# Gemma Plumley and Ebro.



## VLHIEASTON (6 June 2011)

Does anyone know what happened today? Gemma has lost her good horse Ebro but I'm not sure what happened.

R.I.P. Ebro x


----------



## kerilli (6 June 2011)

I heard that he broke a leg while jumping. Absolutely tragic, huge condolences to Gemma and her team.


----------



## legend22 (6 June 2011)

Fell at a triple bar and broke a hind leg. Very sad. Lovely young horse.


----------



## C&C (6 June 2011)

OMG 

I used to work for Gemma Plumley many many moons ago, well it was her mum and aunt really. Gemma was only on ponies then and was a lovely girl.

So sorry to here this.


----------



## Waterborn (7 June 2011)

Condolences to Gemma, very sad


----------



## VLHIEASTON (7 June 2011)

Thanks for replying folks, she seems devastated ( as anyone would be) so didn't want to ask.

 xxx


----------



## millhouse (7 June 2011)

Very sad.  Rest in peace Ebro.


----------



## Chestnutter (7 June 2011)

I was there and watched it happen :-( 
was absolutely horrific, never seen anything that awful in my life. 
they were clear so far, last pair to go, came up to the triple bar but he took a stride out and just got in a tangle in the poles. the cups and everything gave way like they were meant to but i think it broke on landing anyway. 
Gemma was really lucky, he missed her by millimetres and she managed to roll out of the way in time but poor pony tried to get up and everyone could see how bad the break was.
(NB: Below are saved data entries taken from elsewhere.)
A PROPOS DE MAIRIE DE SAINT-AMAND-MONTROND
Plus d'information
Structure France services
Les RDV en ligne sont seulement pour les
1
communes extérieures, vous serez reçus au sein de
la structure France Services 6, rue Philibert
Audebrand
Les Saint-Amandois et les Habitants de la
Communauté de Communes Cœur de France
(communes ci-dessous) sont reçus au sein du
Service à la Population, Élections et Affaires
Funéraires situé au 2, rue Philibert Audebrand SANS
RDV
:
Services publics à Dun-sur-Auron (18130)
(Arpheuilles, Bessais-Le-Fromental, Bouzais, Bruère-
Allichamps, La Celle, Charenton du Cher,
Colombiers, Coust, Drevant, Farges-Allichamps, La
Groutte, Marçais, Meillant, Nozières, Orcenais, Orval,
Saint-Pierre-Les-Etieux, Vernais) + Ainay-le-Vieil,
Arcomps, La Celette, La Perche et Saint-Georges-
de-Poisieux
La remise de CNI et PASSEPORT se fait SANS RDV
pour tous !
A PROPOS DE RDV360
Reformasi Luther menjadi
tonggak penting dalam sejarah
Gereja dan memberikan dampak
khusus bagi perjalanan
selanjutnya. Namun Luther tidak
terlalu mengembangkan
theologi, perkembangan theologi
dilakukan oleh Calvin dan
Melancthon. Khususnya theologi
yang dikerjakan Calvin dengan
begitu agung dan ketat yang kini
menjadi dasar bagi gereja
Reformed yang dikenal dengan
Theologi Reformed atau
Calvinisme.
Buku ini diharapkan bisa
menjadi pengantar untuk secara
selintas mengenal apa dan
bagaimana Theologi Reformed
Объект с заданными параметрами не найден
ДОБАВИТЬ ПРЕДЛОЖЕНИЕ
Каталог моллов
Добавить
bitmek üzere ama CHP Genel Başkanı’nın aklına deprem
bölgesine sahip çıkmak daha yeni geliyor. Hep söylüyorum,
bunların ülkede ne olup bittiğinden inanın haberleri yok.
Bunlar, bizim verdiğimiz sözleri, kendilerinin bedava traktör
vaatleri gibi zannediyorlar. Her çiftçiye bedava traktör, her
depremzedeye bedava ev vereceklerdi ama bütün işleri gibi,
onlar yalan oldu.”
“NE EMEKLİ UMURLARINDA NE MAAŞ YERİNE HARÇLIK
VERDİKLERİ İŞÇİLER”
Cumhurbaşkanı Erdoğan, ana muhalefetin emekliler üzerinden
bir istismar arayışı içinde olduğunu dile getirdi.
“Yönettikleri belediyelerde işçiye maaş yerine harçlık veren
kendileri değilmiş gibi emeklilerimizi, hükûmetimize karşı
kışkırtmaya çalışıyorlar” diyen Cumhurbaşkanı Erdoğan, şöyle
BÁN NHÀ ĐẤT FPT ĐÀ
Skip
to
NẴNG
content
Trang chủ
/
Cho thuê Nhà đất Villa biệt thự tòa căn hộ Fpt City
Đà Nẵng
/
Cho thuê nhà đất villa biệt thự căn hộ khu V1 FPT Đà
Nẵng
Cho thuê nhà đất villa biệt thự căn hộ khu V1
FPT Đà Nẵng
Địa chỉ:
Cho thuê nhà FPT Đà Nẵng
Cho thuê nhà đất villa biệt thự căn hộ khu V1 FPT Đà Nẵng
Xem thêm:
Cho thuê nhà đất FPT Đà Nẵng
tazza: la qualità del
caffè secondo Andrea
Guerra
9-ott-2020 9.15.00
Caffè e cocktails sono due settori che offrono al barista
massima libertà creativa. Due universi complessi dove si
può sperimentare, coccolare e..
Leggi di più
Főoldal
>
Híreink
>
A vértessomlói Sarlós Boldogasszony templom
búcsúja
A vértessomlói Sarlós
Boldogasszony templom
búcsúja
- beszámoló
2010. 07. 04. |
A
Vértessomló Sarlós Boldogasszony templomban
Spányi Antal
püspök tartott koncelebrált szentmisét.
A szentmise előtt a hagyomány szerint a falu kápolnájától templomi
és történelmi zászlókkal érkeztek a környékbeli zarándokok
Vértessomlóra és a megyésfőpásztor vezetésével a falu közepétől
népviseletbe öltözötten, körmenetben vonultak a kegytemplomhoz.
Truly awful, Gemma, groom and family were absolutely distraught aswell, as you can imagine. Such an awful end to a good week. :-(


----------



## Tinks81 (7 June 2011)

i heard it was awful - i think it was broken above the hock they said he put down in the triple bar and his leg snapped !! 

such a big loss as was amazing x


----------



## TableDancer (8 June 2011)

These versions are correct, he picked up at least a stride too early, God only knows why. Has been brought home to be buried in the garden, along with the foal they lost the same day    

Eddie was not only a breath-taking talent who was just starting to spread his wings - recently successfully jumped his first Grand Prix and had already qualified for HOYS - but was the sweetest, kindest, sunniest horse you could imagine, you would never have known he was a stallion. He was everyone's favourite and is totally irreplaceable, an absolute tragedy. My thoughts are with Gemma and ber family, as well as Nicola who loved him like a baby  Run free, Eddie...


----------



## VLHIEASTON (8 June 2011)

Sweet post Tabledancer thank you....thanks for contributing everyone x


----------



## amage (8 June 2011)

Thoughts and condolences to Gemma & all connections what a horrible accident. Thanks be to god she wasn't injured.


----------



## sakura (8 June 2011)

how awful 

my thoughts go out to everyone who knew him xxx


----------



## wonkey_donkey (9 June 2011)

Totally tragic. 

What show was this at ???


----------



## VLHIEASTON (10 June 2011)

Think it was Wales and the West.


----------



## brighteyes (11 June 2011)

Poor Gemma - awful, awful, awful.  

Sleep well Eddie and huge condolences to his yard.


----------